Resonance in audio design is when an object takes in a sound wave from an initial source and continues to vibrate without any added force. The frequency at which this happens for a speaker is called its resonant frequency, represented on most spec sheets as f0 or Fs.
An overly simple way to think about resonant frequency is that it is the frequency at which a speaker naturally moves easiest. A speaker typically becomes increasingly unable to produce frequencies the further below they are from its resonant frequency. For instance, many midrange/voice speakers have too high of a resonant frequency to allow them to reproduce bass.
For reference, here are some rough guidelines for the resonant frequency ranges to expect for various types of speakers:
- Subwoofer: 20–47 Hz
- Woofer: 20–85 Hz
- Full range: 45–700 Hz
- Midrange: 50–530 Hz
- Guitar speaker: 77–155 Hz
- Voice speaker: 200–800 Hz
Material Selection and Resonant Frequency
Everything that goes into a speaker will impact its resonant frequency in some way. Therefore, selecting a speaker with the correct resonant frequency is essential, so your speaker can perform well in its intended application. This should be considered early in the design process.

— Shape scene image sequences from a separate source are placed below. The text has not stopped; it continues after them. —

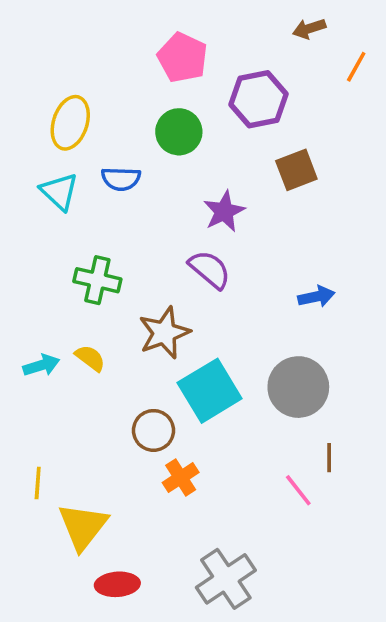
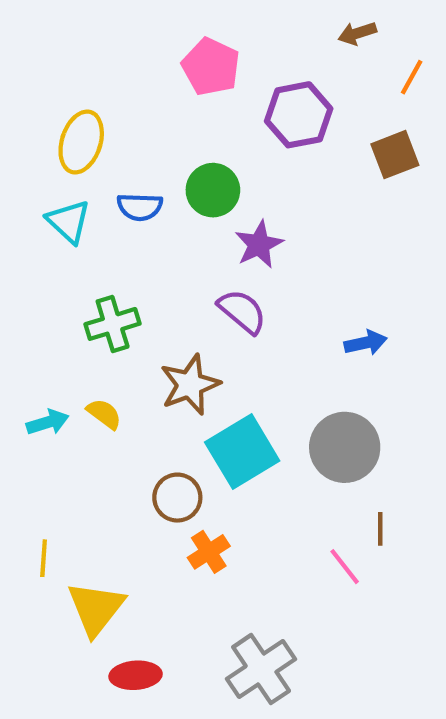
green circle: (179, 132) -> (213, 190), moved
brown square: (296, 170) -> (395, 155), moved
green cross: (97, 280) -> (113, 324), turned -30

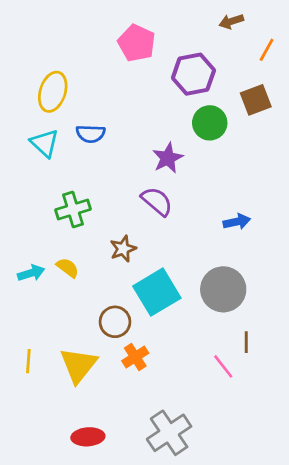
green circle: (213, 190) -> (210, 123), moved
brown star: (190, 385) -> (123, 249), size x0.7
yellow triangle: (96, 608) -> (78, 365), moved

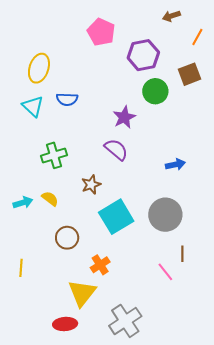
brown circle: (115, 322) -> (67, 238), moved
yellow triangle: (78, 365) -> (82, 293), moved

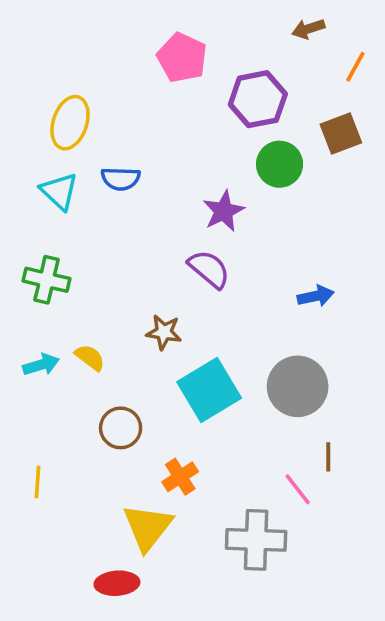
green cross: (54, 155) -> (47, 280), moved, turned 30
brown star: (91, 185) -> (164, 332), turned 30
gray cross: (125, 321) -> (256, 540), moved, turned 36

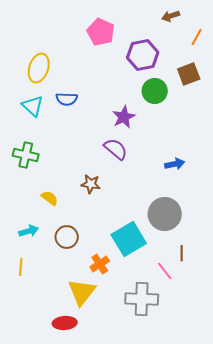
cyan arrow: (41, 365) -> (29, 231), moved
cyan square: (209, 390) -> (129, 239), moved

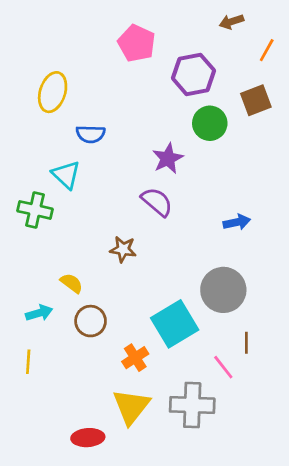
cyan triangle: (33, 106) -> (66, 175), moved
yellow semicircle: (50, 198) -> (72, 283), moved
yellow triangle: (82, 292) -> (131, 406), moved

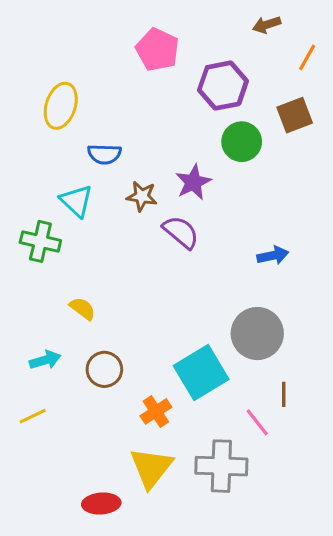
brown star: (123, 249) -> (142, 196), moved
yellow semicircle: (72, 283) -> (83, 309), moved
yellow line: (28, 362) -> (33, 416), turned 60

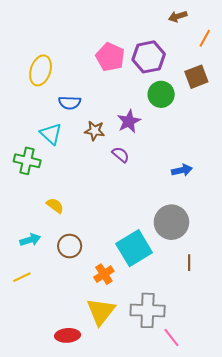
pink pentagon: (157, 50) -> (110, 57), moved
purple semicircle: (181, 232) -> (121, 155), size x0.7
pink line: (257, 422) -> (171, 337), moved

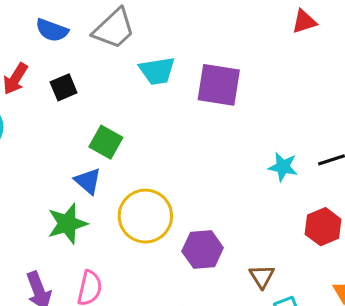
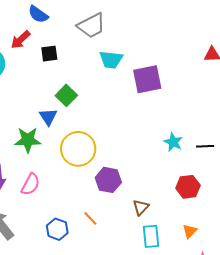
blue semicircle: (52, 30) -> (38, 14), moved
purple square: (219, 85) -> (147, 79), turned -36

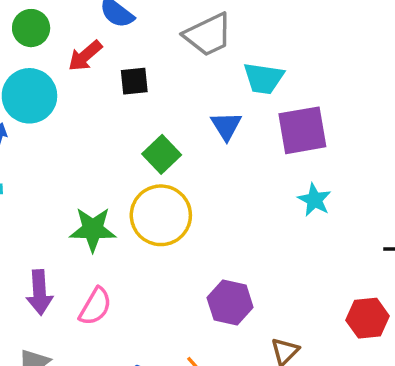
cyan trapezoid: (111, 60) -> (264, 78), moved
blue triangle: (48, 117) -> (226, 126), moved
cyan star: (173, 142) -> (315, 200), moved
yellow circle: (78, 149) -> (161, 215), moved

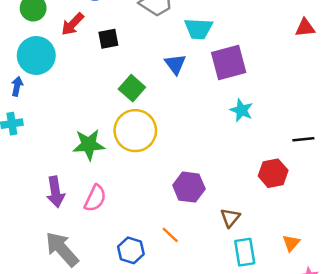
red hexagon: (368, 318) -> (273, 173), moved

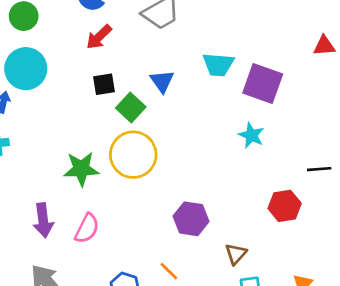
red arrow: (73, 24) -> (99, 37), moved
cyan trapezoid: (198, 29) -> (218, 65), moved
black square: (108, 39) -> (104, 84), moved
purple square: (229, 63) -> (263, 84), moved, turned 33
blue triangle: (175, 64) -> (162, 81), moved

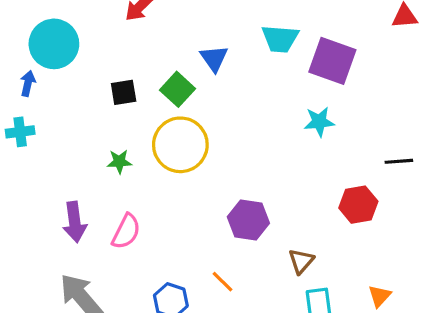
black square: (104, 84) -> (124, 92), moved
cyan star: (251, 135) -> (319, 122), turned -30
green star: (81, 169) -> (119, 162), size x0.6

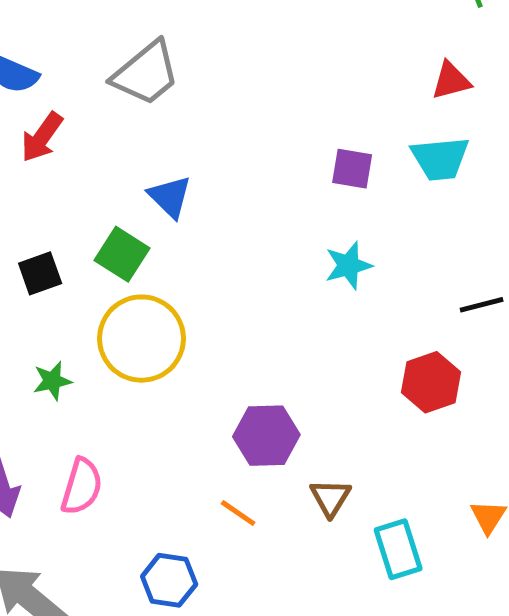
cyan trapezoid: (280, 39) -> (440, 159), moved
purple square: (332, 61) -> (352, 169), size x0.6
brown triangle: (301, 261) -> (330, 498), moved
orange line: (223, 282) -> (238, 513), moved

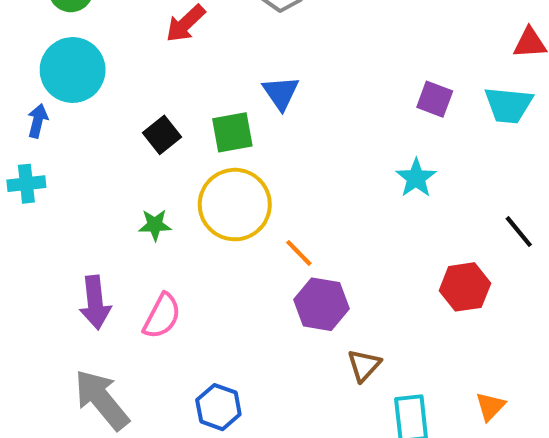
green square: (122, 254) -> (232, 132), turned 36
cyan star: (348, 265) -> (416, 178), turned -30
black square: (40, 273) -> (162, 135), turned -30
black line: (482, 305) -> (519, 232), turned 54
orange line: (238, 513) -> (299, 253), moved

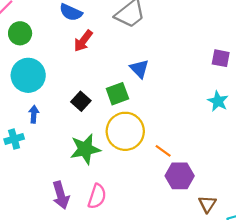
blue arrow: (38, 121) -> (34, 114), moved
green star: (155, 225) -> (85, 149), size x1.8

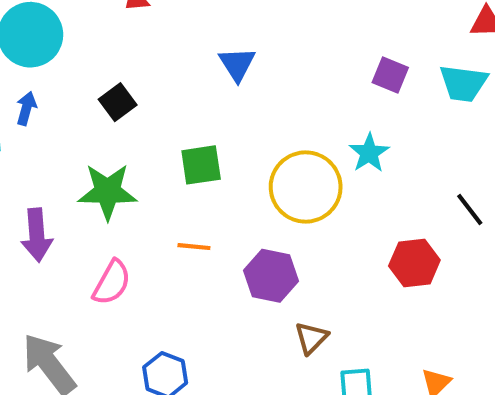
green square: (117, 94) -> (201, 165), moved
yellow circle: (125, 131) -> (306, 187), moved
orange line: (163, 151) -> (194, 247), moved, turned -42
purple arrow: (61, 195) -> (37, 235), moved

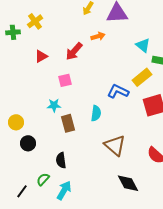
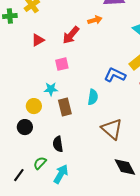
yellow circle: (16, 122) -> (34, 106), moved

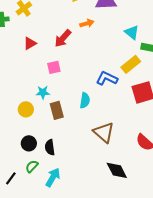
black circle: (25, 127) -> (29, 143), moved

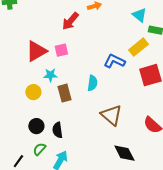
red triangle: (30, 43) -> (36, 51), moved, size x1.6

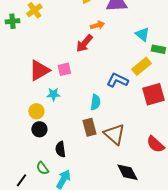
red arrow: (70, 21) -> (84, 43), moved
brown rectangle: (64, 93) -> (89, 127), moved
black circle: (36, 126) -> (39, 129), moved
green semicircle: (39, 149) -> (42, 168), turned -80

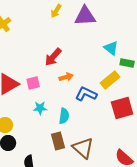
orange arrow: (97, 25) -> (66, 77), moved
cyan star: (53, 94) -> (40, 108), moved

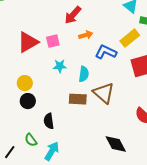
brown rectangle: (58, 141) -> (78, 99), turned -72
brown triangle: (83, 148) -> (104, 93), moved

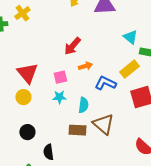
pink square: (53, 41) -> (60, 77), moved
red triangle: (28, 42) -> (27, 73), turned -40
yellow circle: (25, 83) -> (23, 97), moved

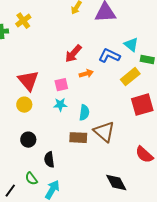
blue L-shape: (105, 83) -> (109, 56), moved

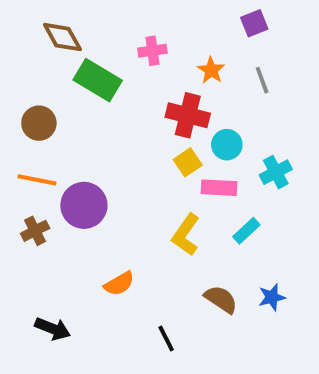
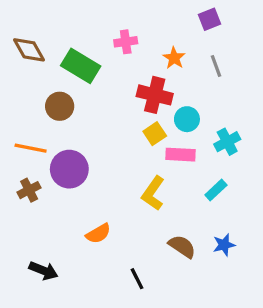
brown diamond: (62, 37) -> (29, 50), moved
brown circle: (39, 123) -> (60, 106), moved
cyan rectangle: (246, 231) -> (216, 190), moved

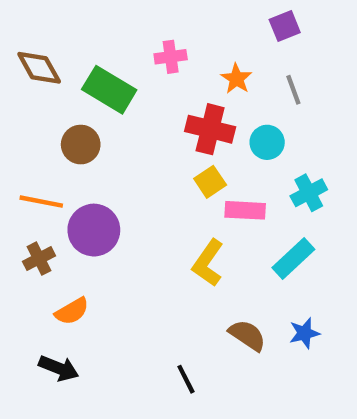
cyan circle: (187, 119) -> (267, 142), moved
cyan rectangle: (216, 190) -> (293, 259), size x1.4
orange semicircle: (98, 234) -> (72, 311), moved

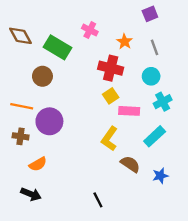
pink cross: (171, 57) -> (90, 30), turned 35
cyan circle: (267, 142) -> (151, 76), moved
brown cross: (39, 259) -> (21, 136), turned 35
brown semicircle: (247, 335) -> (130, 164), moved

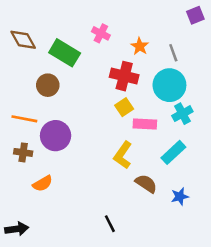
purple square: (150, 14) -> (195, 15), moved
cyan circle: (151, 76) -> (169, 85), size x1.6
black arrow: (31, 194) -> (17, 229), moved, turned -30

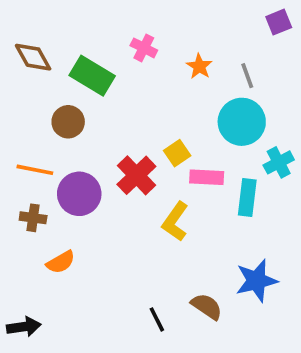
red cross: (124, 76) -> (136, 175), moved, turned 32
cyan cross: (182, 114) -> (279, 162), moved
cyan rectangle: (173, 152) -> (247, 197), moved, turned -40
brown semicircle: (146, 184) -> (207, 306), moved
blue star: (180, 196) -> (257, 281), size x1.6

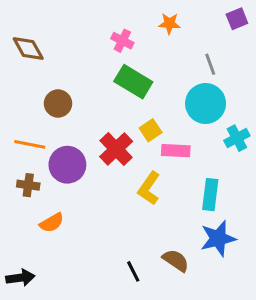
orange star: (199, 66) -> (169, 23), moved, turned -30
green rectangle: (92, 76) -> (133, 82), moved
cyan rectangle: (247, 197) -> (210, 195), moved

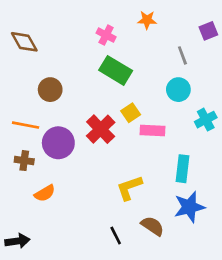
purple square: (237, 19) -> (208, 31), moved
cyan circle: (206, 103) -> (178, 90), size x0.7
yellow L-shape: (149, 188) -> (129, 188), moved, turned 36

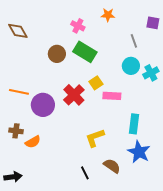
purple square: (208, 31) -> (153, 23), turned 32
brown circle: (50, 90) -> (57, 54), moved
cyan cross: (206, 120) -> (151, 73), moved
brown cross: (24, 161) -> (16, 131), moved
blue star: (189, 207) -> (139, 152), turned -30

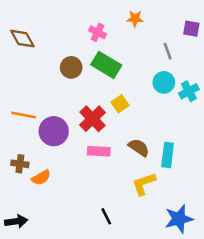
pink rectangle: (112, 96) -> (99, 151), moved
yellow L-shape: (95, 138) -> (144, 184), moved
blue star: (139, 152) -> (179, 219), moved, turned 30
brown semicircle: (112, 166) -> (139, 148), moved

A speaker manufacturer may ask you, “What kinds of sounds does your speaker need to handle?” With this question, one thing they’re trying to get at is what resonant frequency you will need in your speaker. The goal for resonant frequency will influence many design factors.
The material used for the cone, the weight of the suspension, and the speaker driver will all have an impact. In general, lighter and stiffer materials, as well as, suspensions produce speakers with higher resonant frequencies. This is why tweeters are smaller, are lighter, have more rigid cones, and have less flexible suspensions. The opposite is true for woofers: they’ve got more mass (heavier cones) and flexible suspensions (spiders and surrounds), generally, and are designed to travel further.
Speaker Enclosures and Resonant Frequency
Resonant frequency is influenced by the speaker enclosure, so the enclosure must also be considered. A speaker manufacturer should ask you where and how a speaker will be housed when they’re planning your project. They should also be able to make recommendations if they will be creating the enclosure along with the driver. A good way to mess up audio design is to put a speaker into an enclosure that is too small, because it may “ring” when playing low frequencies due to a peak in output at resonant frequency.
The size of the enclosure isn’t the only factor. The material it is made out of, and any dampening material that is added inside, will impact the resonant frequency too. Speaker engineers can also use ports or a passive radiator to help lower the resonant frequency of the speaker in an enclosure to help the speaker to play louder and lower.
Resonant Frequencies and Audio Systems
In a multi-speaker system the resonant frequencies of each speaker must be considered in order to create the best overall sound. This is where the concept of filters (or crossovers) comes into play. A crossover is the point where frequencies begin to roll from one speaker in a system to another (i.e., as the pitch of a signal goes up, a sound may move from a subwoofer to a full-range speaker).
A good way to get the best performance out of a sound system is by taking advantage of the digital signal processing (DSP) system that is built into many of today’s amps. With DSP, you can easily set crossovers and adjust their slopes to produce exactly the performance parameters you want. That way, you know your speakers are handling the frequencies they were designed for.